As to the practical universal "transients-friendly" sampling rate, the debate keeps raging. Judged by the highest sampling rate that audio professionals and buyers of high-resolution audio and video records voted for with their wallets, 192 KHz appears to be sufficient. There are hotly disputed indications that certain rare genres of music benefit from 384 KHz.

The practical universal "transients-friendly" bit depth is commonly believed to be either equal to, or lower than, the "sines-friendly" bit depth. While I haven't seen this assumption scientifically proven in an experiment directly aimed to do so, this does appear to be a reasonable approximation for now.
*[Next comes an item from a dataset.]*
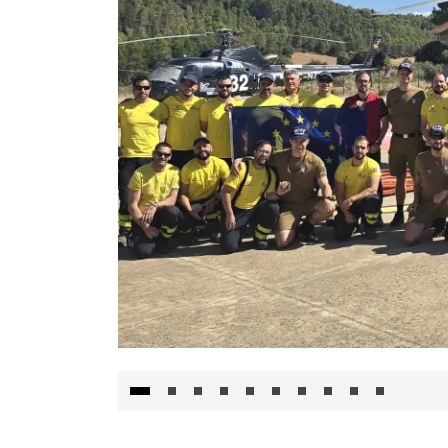
El Gobierno de Castilla-La Mancha va a inte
Still, I'd like to see this validated one day.

What MQA ostensibly achieves is a compression ratio that allows to store perceptually accurate representation of practically encountered music pieces, sampled at the highest currently believed "sines-friendly" and "transients-friendly" sampling rates and bit depths, in a space required for the uncompressed 20th century 44/16 representation.